Implicit regularization

Implicit regularization is the phenomenon by which an optimization algorithm selects a particular solution from an underdetermined set not because of an explicit penalty term, but because of intrinsic properties of the algorithm itself — its initialization, update rule, trajectory through parameter space, and stopping criterion. In the overparameterized regime of modern machine learning, where infinitely many solutions achieve zero training error, implicit regularization is the dominant mechanism determining which solution is found and whether it generalizes.

The canonical example is stochastic gradient descent (SGD) in linear regression with more parameters than data points. Among all interpolating solutions, gradient descent initialized at zero converges to the minimum norm solution — the one with smallest Euclidean norm. This is not encoded in the loss function; it is a property of the dynamics. Different optimizers (Adam, RMSprop, full-batch gradient descent) converge to different solutions from the same initialization, each encoding a different implicit bias. The choice of optimizer is therefore not merely a question of convergence speed. It is a choice of regularizer.

The systems-theoretic view is that implicit regularization is how a learning system maintains identity amid overcapacity. An unconstrained interpolating system is a complex adaptive system with no damping: it can memorize any pattern, including noise. Implicit regularization is the damping that prevents this by biasing the optimizer toward structurally simple solutions. The question of which implicit regularizer is 'correct' is domain-dependent and, unlike explicit regularization, often opaque to the practitioner.
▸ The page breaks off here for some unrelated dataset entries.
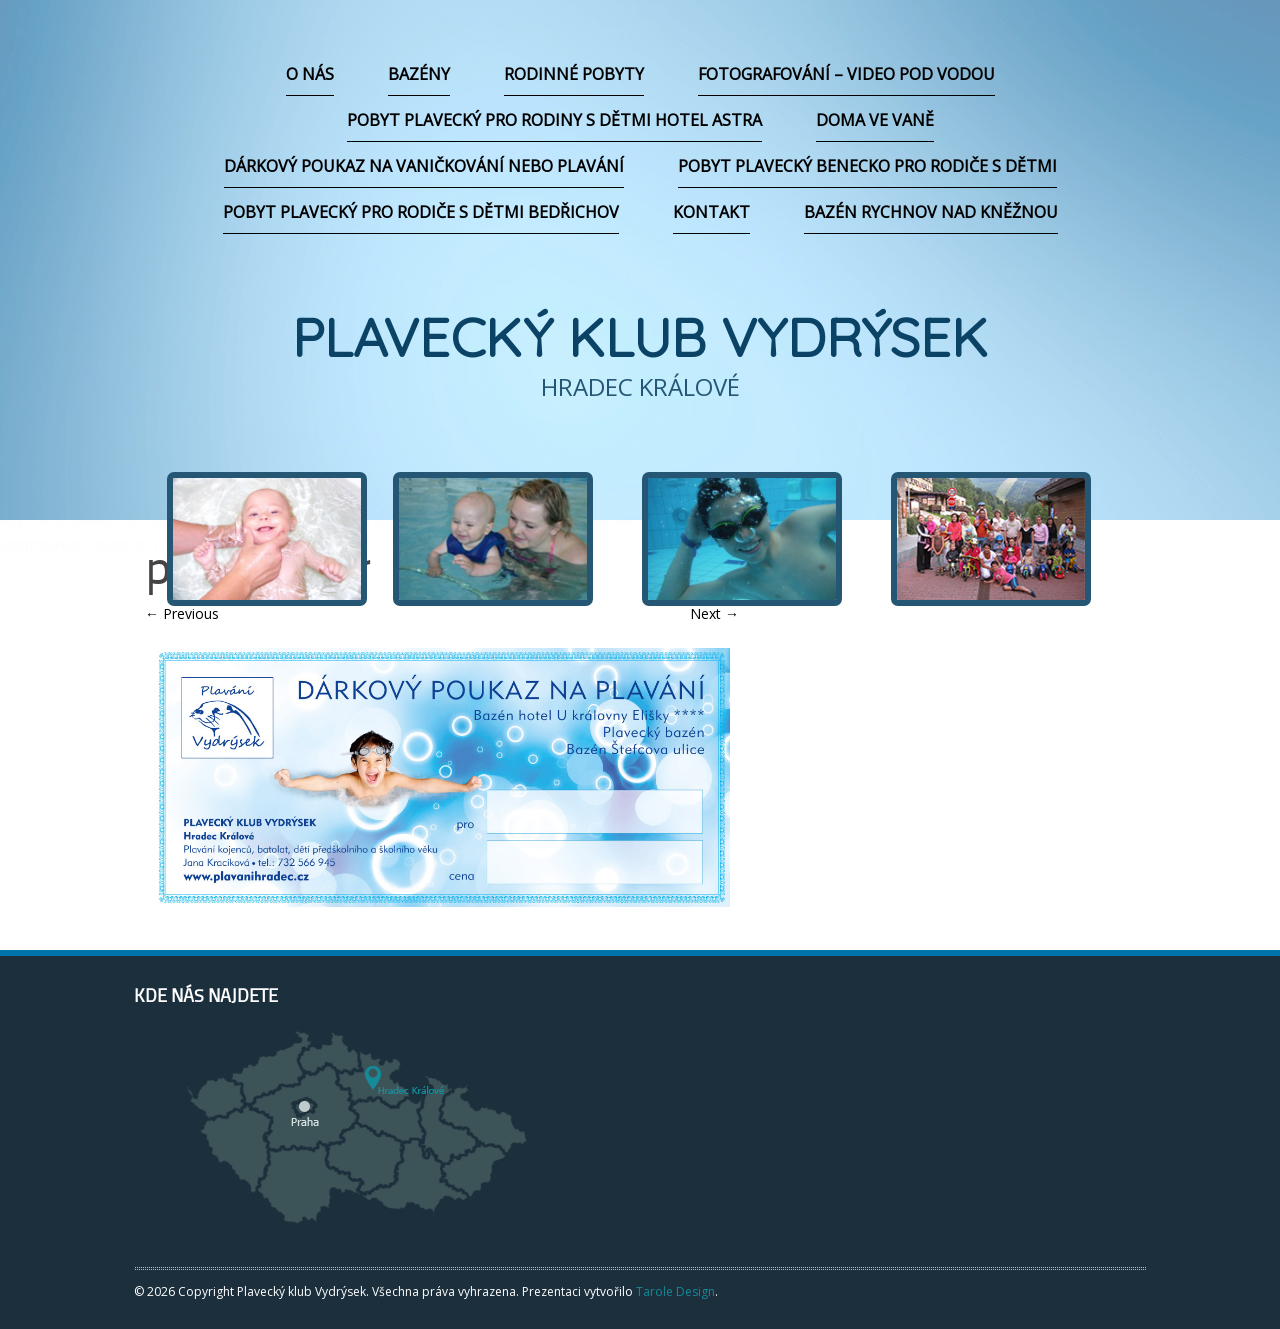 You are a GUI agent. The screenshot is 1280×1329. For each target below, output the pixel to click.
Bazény (419, 74)
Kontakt (711, 212)
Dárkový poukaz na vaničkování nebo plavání (424, 166)
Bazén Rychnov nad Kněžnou (931, 212)
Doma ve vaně (875, 120)
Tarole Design (675, 1291)
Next (714, 613)
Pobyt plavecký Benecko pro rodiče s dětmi (867, 166)
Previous (182, 613)
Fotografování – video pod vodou (846, 74)
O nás (310, 74)
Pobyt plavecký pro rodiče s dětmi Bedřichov (421, 212)
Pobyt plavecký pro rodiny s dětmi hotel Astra (554, 120)
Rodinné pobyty (574, 74) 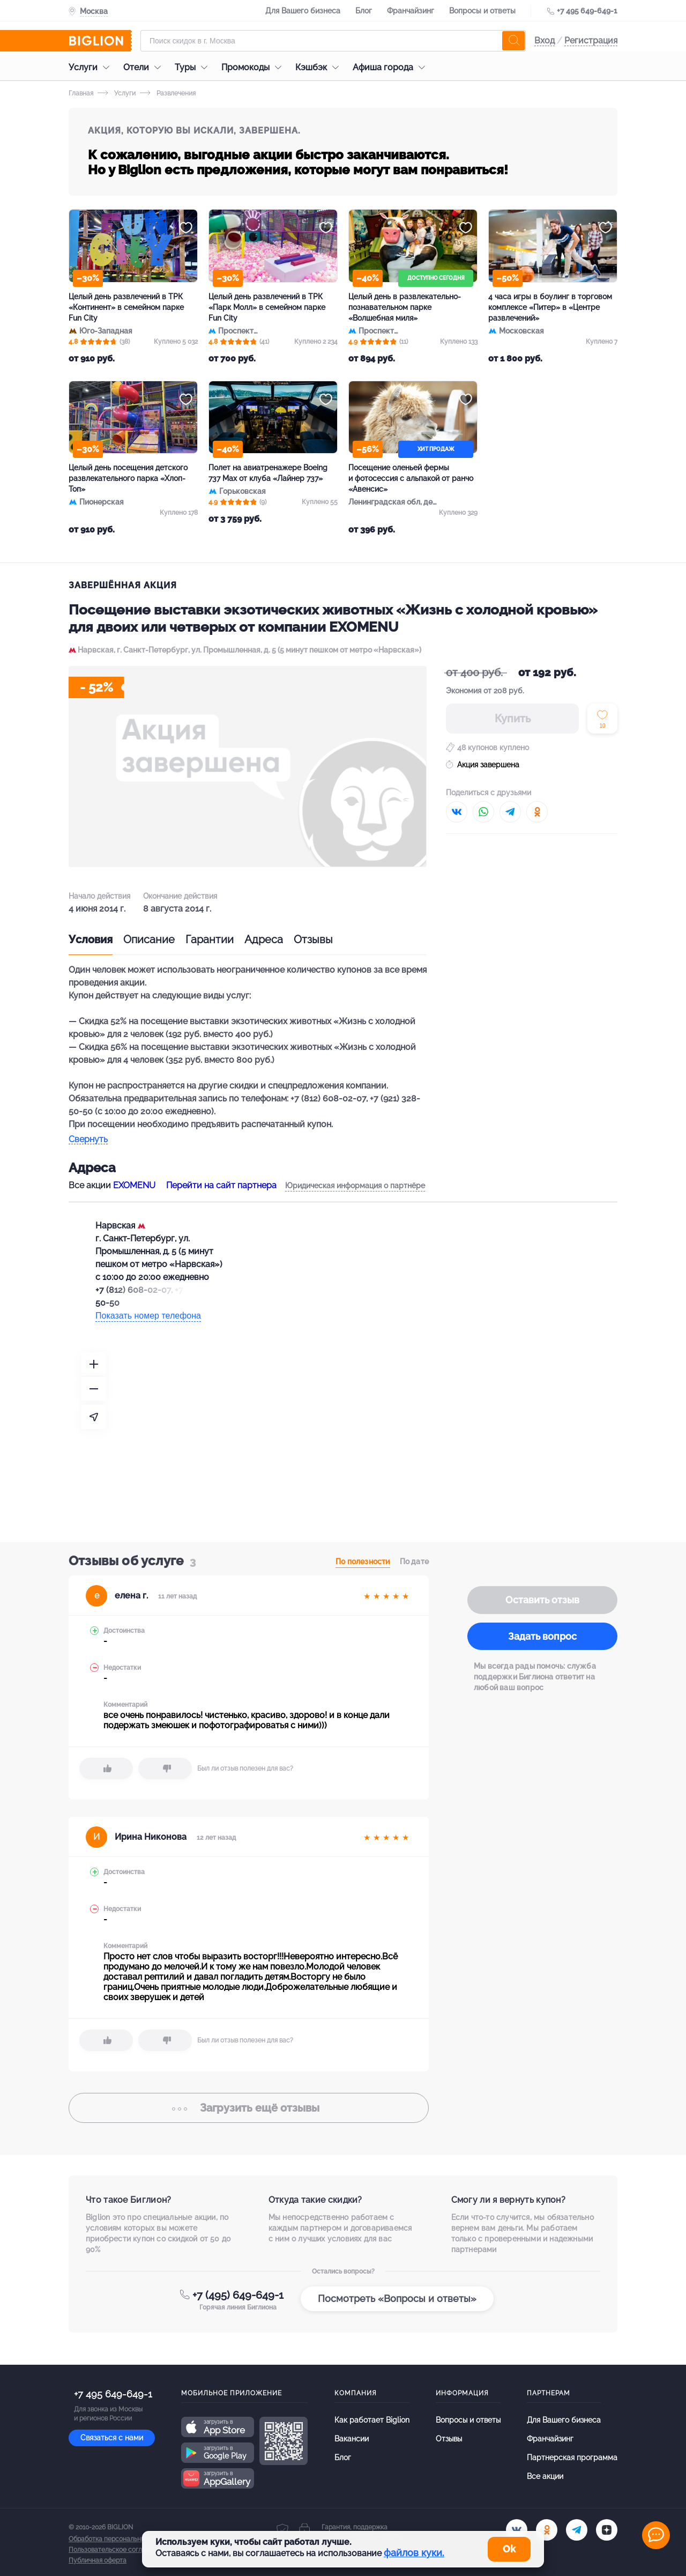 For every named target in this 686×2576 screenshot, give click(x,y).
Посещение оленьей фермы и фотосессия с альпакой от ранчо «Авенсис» (410, 478)
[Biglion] (100, 40)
Implicit regularization is the hidden curriculum of modern machine learning. Every practitioner who selects an optimizer, a learning rate, or an initialization scheme is making a regularization choice — but because the choice is implicit, most do not know they are making it. The opacity of implicit regularization is not a technical inconvenience. It is an epistemic hazard: we are training systems whose generalization we control without understanding how we control it.